MUKILTEO – More parking is needed on the city’s waterfront. It’s often overrun with people looking for parking at Lighthouse Park, downtown restaurants or other nearby businesses.

On Monday night, the Mukilteo City Council is scheduled to consider approving a study that will take a look at the options for building a parking garage with up to 552 parking spaces. It’s expected to face little opposition.

No city money is required to go ahead with the study. Instead, the $47,500 study will be paid for with $35,000 from Sound Transit, $10,000 from the Port of South Whidbey and $2,500 from Island County. Mukilteo will donate staff time to manage the project.
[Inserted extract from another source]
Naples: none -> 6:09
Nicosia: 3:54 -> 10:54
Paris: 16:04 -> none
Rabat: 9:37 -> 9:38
The study will examine four possible sites for the parking garage: property on the former tank farm near the Mukilteo ferry terminal scheduled to open in 2019; property near Lighthouse Park; a site on Second Street and Park Avenue; and one on the lower parking lot of Rosehill Community Center.

“It’s always been part of the plan to provide more parking when the tank farm was redeveloped,” said Mayor Jennifer Gregerson. In February the Mukilteo City Council approved the transfer of seven acres in and around the former tank farm from the port to the city.
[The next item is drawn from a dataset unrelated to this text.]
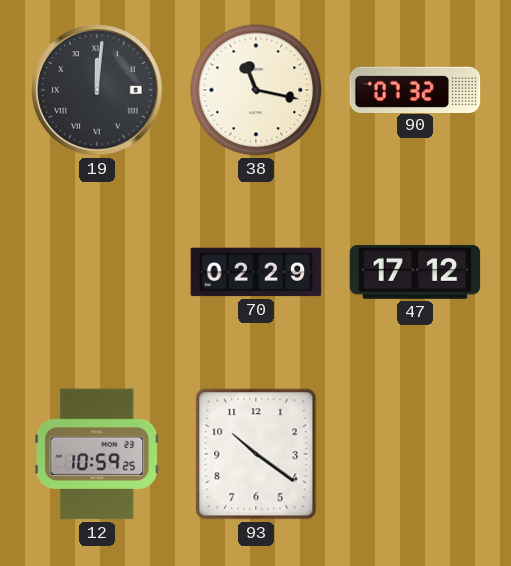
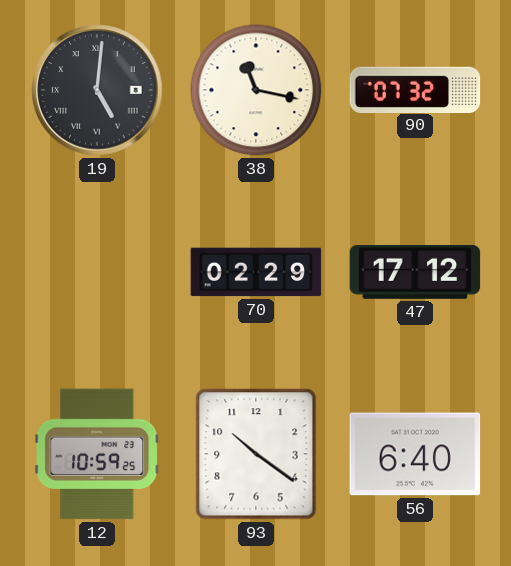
19: 12:01 -> 5:01
56: none -> 6:40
People are coming to the waterfront area for a number of reasons, she said, including Sound Transit commuters who want to park and take the train, ferry users and Island County ferry commuters who want to walk on and pick up their parked cars in Mukilteo, and visitors to the beach and nearby businesses.
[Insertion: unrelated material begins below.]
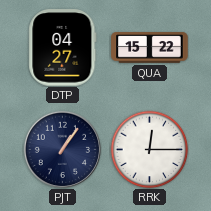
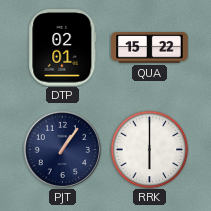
DTP: 04:27 -> 02:01
RRK: 12:15 -> 6:00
“Everybody has their reasons for visiting,” she said. “It makes sense to focus that parking so there’s not cars all over the waterfront.”

Plans for how the former tank farm property would be used have included a proposal for parking next to the new ferry terminal on property that will be owned by Sound Transit, she said.

The study is expected to take nine months to complete. Sound Transit has money set aside for construction of a garage, Gregerson said.

The garage could open by 2019, when the new ferry terminal is scheduled to open. “Some of the other sites not on the tank farm could happen sooner,” Gregerson said.

It’s possible that a second garage might be built as phase two of the project.

Island County Commissioner Helen Price Johnson said money from two sources in her county was put into the garage site study because increased parking in Mukiteo is key to people making transportation connections to and from Whidbey Island.

Areas that used to be used for overnight parking in Mukilteo were significantly decreased by the development of Lighthouse Park, she said.

“Our commuters present challenges for them,” Price Johnson said. “I know the ferry lines extending up into the reaches of their city is a cause for concern. It’s one of the things we’re trying to address by getting this parking garage.”